GIVEN DATA:
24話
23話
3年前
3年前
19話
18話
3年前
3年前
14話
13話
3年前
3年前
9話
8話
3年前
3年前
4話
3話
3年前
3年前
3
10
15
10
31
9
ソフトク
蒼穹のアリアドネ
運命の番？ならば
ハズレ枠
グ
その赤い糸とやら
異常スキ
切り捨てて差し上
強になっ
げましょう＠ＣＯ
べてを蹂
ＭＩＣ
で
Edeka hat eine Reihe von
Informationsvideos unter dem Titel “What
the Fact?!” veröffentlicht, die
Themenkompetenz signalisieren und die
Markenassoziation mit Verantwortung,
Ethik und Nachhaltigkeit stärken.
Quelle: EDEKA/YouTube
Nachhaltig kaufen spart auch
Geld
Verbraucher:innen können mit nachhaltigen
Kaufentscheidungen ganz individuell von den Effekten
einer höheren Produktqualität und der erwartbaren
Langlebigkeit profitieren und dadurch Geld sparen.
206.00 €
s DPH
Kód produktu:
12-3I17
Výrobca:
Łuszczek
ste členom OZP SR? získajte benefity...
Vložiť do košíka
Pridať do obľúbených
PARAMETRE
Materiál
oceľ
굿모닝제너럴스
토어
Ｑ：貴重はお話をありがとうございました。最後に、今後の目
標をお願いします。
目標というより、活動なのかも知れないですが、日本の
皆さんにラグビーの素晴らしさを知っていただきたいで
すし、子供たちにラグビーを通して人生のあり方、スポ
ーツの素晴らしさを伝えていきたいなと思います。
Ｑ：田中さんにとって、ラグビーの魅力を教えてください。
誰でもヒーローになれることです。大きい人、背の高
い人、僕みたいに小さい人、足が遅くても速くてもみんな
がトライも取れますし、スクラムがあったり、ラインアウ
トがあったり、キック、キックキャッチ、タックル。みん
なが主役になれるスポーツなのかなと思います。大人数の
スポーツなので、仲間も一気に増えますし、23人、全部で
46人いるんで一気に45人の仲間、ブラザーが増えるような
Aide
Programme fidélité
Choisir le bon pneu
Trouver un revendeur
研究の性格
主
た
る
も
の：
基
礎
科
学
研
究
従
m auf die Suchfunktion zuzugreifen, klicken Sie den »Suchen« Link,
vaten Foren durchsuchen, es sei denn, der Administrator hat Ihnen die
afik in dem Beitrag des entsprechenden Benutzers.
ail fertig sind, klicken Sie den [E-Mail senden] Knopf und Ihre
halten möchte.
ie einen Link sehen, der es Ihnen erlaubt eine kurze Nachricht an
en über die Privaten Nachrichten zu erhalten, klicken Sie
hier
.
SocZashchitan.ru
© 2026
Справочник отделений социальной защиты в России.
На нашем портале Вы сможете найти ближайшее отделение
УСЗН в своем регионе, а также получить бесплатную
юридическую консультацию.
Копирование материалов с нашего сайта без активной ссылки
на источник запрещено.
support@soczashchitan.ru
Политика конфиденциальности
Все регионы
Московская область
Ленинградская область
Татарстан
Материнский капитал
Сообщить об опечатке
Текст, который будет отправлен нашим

INSTRUCTIONS FOR THE TASK:
Beginning with the line that contains "がトライも取れますし、スクラムがあったり、ラインアウ" and ending with the last line of the data above, return those lines exactly and nothing else.

ANSWER TO THE PROBLEM:
がトライも取れますし、スクラムがあったり、ラインアウ
トがあったり、キック、キックキャッチ、タックル。みん
なが主役になれるスポーツなのかなと思います。大人数の
スポーツなので、仲間も一気に増えますし、23人、全部で
46人いるんで一気に45人の仲間、ブラザーが増えるような
Aide
Programme fidélité
Choisir le bon pneu
Trouver un revendeur
研究の性格
主
た
る
も
の：
基
礎
科
学
研
究
従
m auf die Suchfunktion zuzugreifen, klicken Sie den »Suchen« Link,
vaten Foren durchsuchen, es sei denn, der Administrator hat Ihnen die
afik in dem Beitrag des entsprechenden Benutzers.
ail fertig sind, klicken Sie den [E-Mail senden] Knopf und Ihre
halten möchte.
ie einen Link sehen, der es Ihnen erlaubt eine kurze Nachricht an
en über die Privaten Nachrichten zu erhalten, klicken Sie
hier
.
SocZashchitan.ru
© 2026
Справочник отделений социальной защиты в России.
На нашем портале Вы сможете найти ближайшее отделение
УСЗН в своем регионе, а также получить бесплатную
юридическую консультацию.
Копирование материалов с нашего сайта без активной ссылки
на источник запрещено.
support@soczashchitan.ru
Политика конфиденциальности
Все регионы
Московская область
Ленинградская область
Татарстан
Материнский капитал
Сообщить об опечатке
Текст, который будет отправлен нашим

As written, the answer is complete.